--- PROBLEM TO WORK ON ---
Word for word, transcribe the listing that follows, minus any pictures.

--- RECORDS SUPPLIED ---
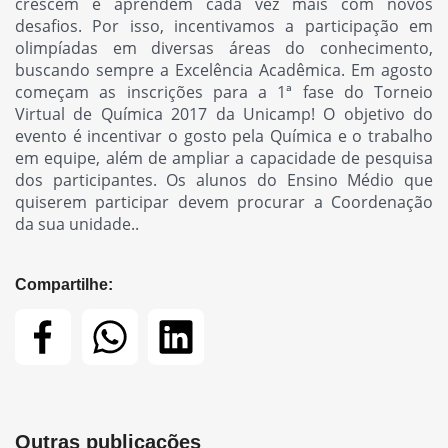
crescem e aprendem cada vez mais com novos
desafios. Por isso, incentivamos a participação em
olimpíadas em diversas áreas do conhecimento,
buscando sempre a Excelência Acadêmica. Em agosto
começam as inscrições para a 1ª fase do Torneio
Virtual de Química 2017 da Unicamp! O objetivo do
evento é incentivar o gosto pela Química e o trabalho
em equipe, além de ampliar a capacidade de pesquisa
dos participantes. Os alunos do Ensino Médio que
quiserem participar devem procurar a Coordenação
da sua unidade..
Compartilhe:
Outras publicações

--- RESPONSE BELOW ---
crescem e aprendem cada vez mais com novos
desafios. Por isso, incentivamos a participação em
olimpíadas em diversas áreas do conhecimento,
buscando sempre a Excelência Acadêmica. Em agosto
começam as inscrições para a 1ª fase do Torneio
Virtual de Química 2017 da Unicamp! O objetivo do
evento é incentivar o gosto pela Química e o trabalho
em equipe, além de ampliar a capacidade de pesquisa
dos participantes. Os alunos do Ensino Médio que
quiserem participar devem procurar a Coordenação
da sua unidade..
Compartilhe:
Outras publicações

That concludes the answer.